Work to be completed: Look below for the lines from the one with "ouble-Digit" to the one with "No profile intro is available", and copy exactly those lines, both ends included.

Raw data:
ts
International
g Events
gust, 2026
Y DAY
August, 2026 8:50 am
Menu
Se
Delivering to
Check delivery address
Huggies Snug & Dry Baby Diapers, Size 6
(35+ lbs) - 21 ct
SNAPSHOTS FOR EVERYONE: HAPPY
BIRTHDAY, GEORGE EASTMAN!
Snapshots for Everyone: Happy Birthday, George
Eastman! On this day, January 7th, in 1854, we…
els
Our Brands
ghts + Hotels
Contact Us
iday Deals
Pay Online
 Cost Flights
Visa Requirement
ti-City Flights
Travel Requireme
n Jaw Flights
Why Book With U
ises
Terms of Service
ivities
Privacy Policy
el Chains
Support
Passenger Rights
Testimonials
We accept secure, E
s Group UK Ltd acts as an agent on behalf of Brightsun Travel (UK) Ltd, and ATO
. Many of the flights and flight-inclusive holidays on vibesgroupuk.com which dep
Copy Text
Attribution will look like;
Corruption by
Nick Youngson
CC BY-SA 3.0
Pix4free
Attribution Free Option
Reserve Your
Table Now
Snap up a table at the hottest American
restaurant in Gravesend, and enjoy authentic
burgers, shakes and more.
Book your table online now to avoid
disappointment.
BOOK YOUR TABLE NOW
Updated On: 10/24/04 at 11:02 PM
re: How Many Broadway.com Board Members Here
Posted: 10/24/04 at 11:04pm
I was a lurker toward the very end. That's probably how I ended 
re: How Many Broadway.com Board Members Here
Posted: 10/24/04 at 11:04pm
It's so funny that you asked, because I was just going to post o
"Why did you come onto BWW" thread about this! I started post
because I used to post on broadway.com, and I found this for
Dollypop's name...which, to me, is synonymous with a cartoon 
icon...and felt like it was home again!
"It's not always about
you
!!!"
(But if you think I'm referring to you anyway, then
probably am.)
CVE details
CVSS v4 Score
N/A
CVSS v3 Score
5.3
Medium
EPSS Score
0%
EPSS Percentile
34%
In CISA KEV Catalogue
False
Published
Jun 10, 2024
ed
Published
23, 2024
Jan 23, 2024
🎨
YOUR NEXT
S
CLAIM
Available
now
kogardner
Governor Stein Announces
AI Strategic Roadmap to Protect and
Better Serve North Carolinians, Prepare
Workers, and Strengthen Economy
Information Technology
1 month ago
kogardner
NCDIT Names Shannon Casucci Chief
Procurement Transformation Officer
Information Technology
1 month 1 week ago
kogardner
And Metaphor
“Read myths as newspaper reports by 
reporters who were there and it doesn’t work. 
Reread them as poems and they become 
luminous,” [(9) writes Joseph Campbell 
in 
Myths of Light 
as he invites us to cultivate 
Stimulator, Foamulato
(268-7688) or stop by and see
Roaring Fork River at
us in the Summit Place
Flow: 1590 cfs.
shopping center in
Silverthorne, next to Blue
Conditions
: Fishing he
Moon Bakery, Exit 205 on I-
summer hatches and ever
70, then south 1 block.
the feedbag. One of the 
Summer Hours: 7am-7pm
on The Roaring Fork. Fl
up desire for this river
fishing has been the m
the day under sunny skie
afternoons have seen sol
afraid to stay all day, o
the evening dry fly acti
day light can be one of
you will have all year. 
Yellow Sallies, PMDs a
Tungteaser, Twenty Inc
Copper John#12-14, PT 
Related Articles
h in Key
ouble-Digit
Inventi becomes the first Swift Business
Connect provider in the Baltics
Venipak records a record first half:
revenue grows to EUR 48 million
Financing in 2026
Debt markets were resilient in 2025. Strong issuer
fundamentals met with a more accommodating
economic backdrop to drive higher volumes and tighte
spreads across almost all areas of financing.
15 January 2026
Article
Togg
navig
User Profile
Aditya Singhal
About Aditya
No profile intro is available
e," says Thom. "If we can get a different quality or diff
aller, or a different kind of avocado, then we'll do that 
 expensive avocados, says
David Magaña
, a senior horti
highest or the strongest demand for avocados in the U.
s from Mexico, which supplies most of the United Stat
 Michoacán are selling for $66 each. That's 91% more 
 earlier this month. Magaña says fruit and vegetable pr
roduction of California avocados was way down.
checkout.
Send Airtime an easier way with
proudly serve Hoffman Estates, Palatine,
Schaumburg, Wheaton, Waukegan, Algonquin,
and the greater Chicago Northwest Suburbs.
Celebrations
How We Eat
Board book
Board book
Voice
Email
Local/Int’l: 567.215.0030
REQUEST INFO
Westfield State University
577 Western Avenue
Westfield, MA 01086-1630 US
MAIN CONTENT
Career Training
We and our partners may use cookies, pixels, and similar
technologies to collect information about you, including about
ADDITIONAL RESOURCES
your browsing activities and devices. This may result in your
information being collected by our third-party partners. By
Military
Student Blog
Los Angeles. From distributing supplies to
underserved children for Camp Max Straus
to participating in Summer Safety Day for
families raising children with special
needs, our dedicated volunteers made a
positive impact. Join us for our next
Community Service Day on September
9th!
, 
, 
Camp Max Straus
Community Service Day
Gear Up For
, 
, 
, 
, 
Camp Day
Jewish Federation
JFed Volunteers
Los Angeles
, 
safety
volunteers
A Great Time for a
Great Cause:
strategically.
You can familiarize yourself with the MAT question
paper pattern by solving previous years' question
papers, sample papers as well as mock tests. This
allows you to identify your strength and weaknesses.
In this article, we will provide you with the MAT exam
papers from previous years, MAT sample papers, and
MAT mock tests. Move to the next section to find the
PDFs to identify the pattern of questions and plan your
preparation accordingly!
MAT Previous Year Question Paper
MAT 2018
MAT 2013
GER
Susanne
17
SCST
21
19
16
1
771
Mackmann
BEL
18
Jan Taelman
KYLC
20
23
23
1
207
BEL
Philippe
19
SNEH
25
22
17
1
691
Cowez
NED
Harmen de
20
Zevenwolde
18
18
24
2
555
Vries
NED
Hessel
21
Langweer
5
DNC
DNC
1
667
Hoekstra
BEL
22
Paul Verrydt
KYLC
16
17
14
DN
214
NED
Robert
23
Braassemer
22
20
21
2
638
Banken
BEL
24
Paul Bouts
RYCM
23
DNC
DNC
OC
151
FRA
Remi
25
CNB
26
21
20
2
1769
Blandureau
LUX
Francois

Exercise answer:
ouble-Digit
Inventi becomes the first Swift Business
Connect provider in the Baltics
Venipak records a record first half:
revenue grows to EUR 48 million
Financing in 2026
Debt markets were resilient in 2025. Strong issuer
fundamentals met with a more accommodating
economic backdrop to drive higher volumes and tighte
spreads across almost all areas of financing.
15 January 2026
Article
Togg
navig
User Profile
Aditya Singhal
About Aditya
No profile intro is available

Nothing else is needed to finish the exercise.